To understand how our model performed quantitatively, we gathered and analyzed the loss values obtained from the CTC loss function during training and validation. Shown in Figure 8, the training loss curve shows a consistent downward trend during a period of over 240 000 iterations (15 epochs). Similarly, Figure 9 shows a validation loss curve that has a consistent downward trend. At the 14th epoch, we observed that the validation loss curve began to flatten out, signalling us that the model was approaching the stopping point and to stop training at the 15th epoch.

Some examples of the model predictions are shown above in Table 1 below. These particular cases were selected as they provide a good overview of the model performance at different epochs. In the initial epochs, the model recognizes words phonetically and attempts to spell them out, which results in predictions with a lot of gibberish. As the training progresses and the number of epochs increase, the model is able to recognize and distinguish between words, and spell them out correctly. Examples of these words include “mineral”, “deposits”, and “backward.” Although the final prediction still contains some misspelled words, the meaning of the statement is not lost as opposed to the initial epochs. Therefore, our model is suitable for some degree of speech recognition.

▲ **Figure 10** – Qualitative results comparing text predictions to associated labels

Because our model predicts one character at a time, we only needed to worry about labeling the lower-case English characters and “space”. However, the downside to this is that our model is prone to spelling mistakes (as shown in the qualitative results such as “befor” → before and “concae” → concave). To solve this, we implemented a basic spell checker that is used only during evaluation time. All credits go to Peter and associated authors of the Spelling Corrector code. The spell checker was not used on the predictions in Table 1.

Generating Captions

Using the recorded audio of our presentation, we generated one long transcript using our model. This audio sample was 8 minutes in length, we were able to generate satisfactory results. In our actual presentation, we chose to use another recording where each member recorded their own parts of the presentation while paying very close attention to carefully enunciating every word. This resulted in much better predictions as shown in Figure 10.

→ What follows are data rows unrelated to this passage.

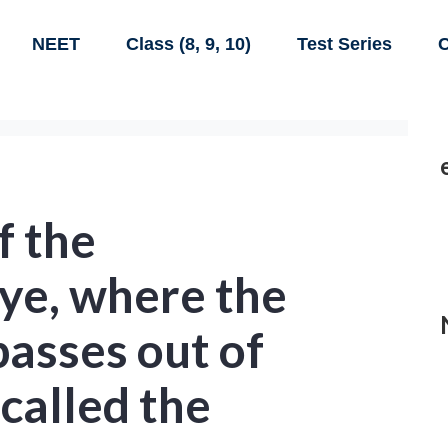
NEET
Class (8, 9, 10)
Test Series
C
f the
ye, where the
passes out of
 called the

▲ **Figure 10** – Captions generated from the model

Challenges

The difficulty of our project increased due to the following challenges:

Due to our lack of knowledge in the field of speech recognition, we had difficulty developing a model architecture. The initial design consisted only of RNNs, which performed poorly. Progress in the architecture development was eventually made after conducting further research on existing models for speech recognition. Using Assembly AI’s architecture as a basis for our model, we were able to generate a base model and expand on it to overcome this challenge.

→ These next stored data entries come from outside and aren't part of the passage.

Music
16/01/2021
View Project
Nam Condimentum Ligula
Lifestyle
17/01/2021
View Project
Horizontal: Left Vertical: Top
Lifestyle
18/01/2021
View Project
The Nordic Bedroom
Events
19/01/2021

It took the model an average of 8 days to complete training. Due to the long training time required and project time constraints, the number of parameters considered for hyperparameter tuning was limited. With more time for experimenting, our model architecture could be fine tuned even further to improve our model predictions.

Ethical Considerations

Potential ethical concerns arise from the way we shaped our dataset. We initially scoped our dataset out of the 1.1 million samples to encompass only samples tagged with a North American (Canada/US) accent, therefore our model may not be very well suited for accents from other countries. Furthermore, since the dataset was collected online, there could be more younger volunteers, therefore resulting in a potential bias towards younger demographics. As such, the limitations to our dataset could result in a bias in the model resulting in poor performance for underrepresented demographics.